======== Excerpted records ========

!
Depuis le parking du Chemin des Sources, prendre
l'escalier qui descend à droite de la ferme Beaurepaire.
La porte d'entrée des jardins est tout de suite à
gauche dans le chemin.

========
======== Excerpted records ========

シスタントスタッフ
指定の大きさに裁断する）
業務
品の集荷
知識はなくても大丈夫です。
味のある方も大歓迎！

========
======== Excerpted records ========

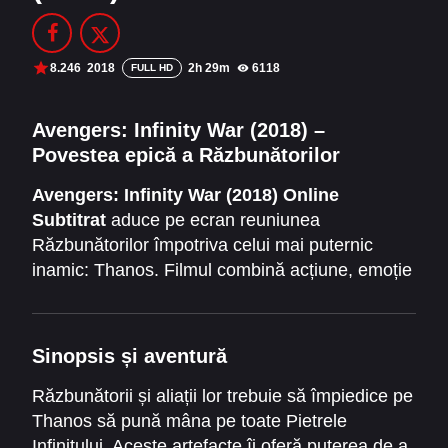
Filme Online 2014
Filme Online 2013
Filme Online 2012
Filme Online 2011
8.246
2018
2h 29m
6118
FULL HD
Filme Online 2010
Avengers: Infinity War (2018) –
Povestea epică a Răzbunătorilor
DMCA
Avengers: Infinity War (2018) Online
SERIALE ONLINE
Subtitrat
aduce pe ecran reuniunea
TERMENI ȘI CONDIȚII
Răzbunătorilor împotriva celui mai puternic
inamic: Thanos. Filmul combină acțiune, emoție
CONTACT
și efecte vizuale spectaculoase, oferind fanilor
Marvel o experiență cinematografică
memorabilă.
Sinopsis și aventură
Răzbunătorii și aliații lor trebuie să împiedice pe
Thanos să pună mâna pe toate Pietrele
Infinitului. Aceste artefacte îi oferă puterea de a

========

• [What you should do]
Give back, unchanged, the run of lines in the listing above that begins at the line containing "Depuis le parking" and ends at the line containing "gauche dans le chemin.", both included.

• [Solution to the problem]
Depuis le parking du Chemin des Sources, prendre
l'escalier qui descend à droite de la ferme Beaurepaire.
La porte d'entrée des jardins est tout de suite à
gauche dans le chemin.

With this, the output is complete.